(Data entries)
==*==

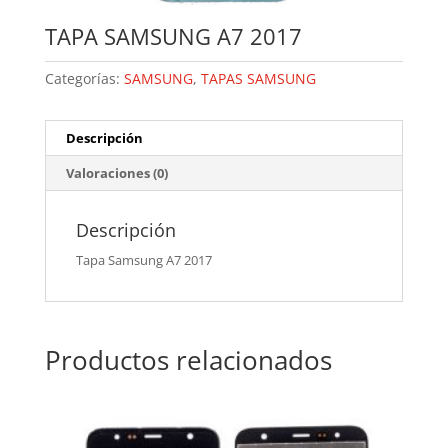
TAPA SAMSUNG A7 2017
Categorías:
SAMSUNG
,
TAPAS SAMSUNG
Descripción
Valoraciones (0)
Descripción
Tapa Samsung A7 2017
Productos relacionados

==*==

Could every entry above be printed again exactly, images excluded?

TAPA SAMSUNG A7 2017
Categorías:
SAMSUNG
,
TAPAS SAMSUNG
Descripción
Valoraciones (0)
Descripción
Tapa Samsung A7 2017
Productos relacionados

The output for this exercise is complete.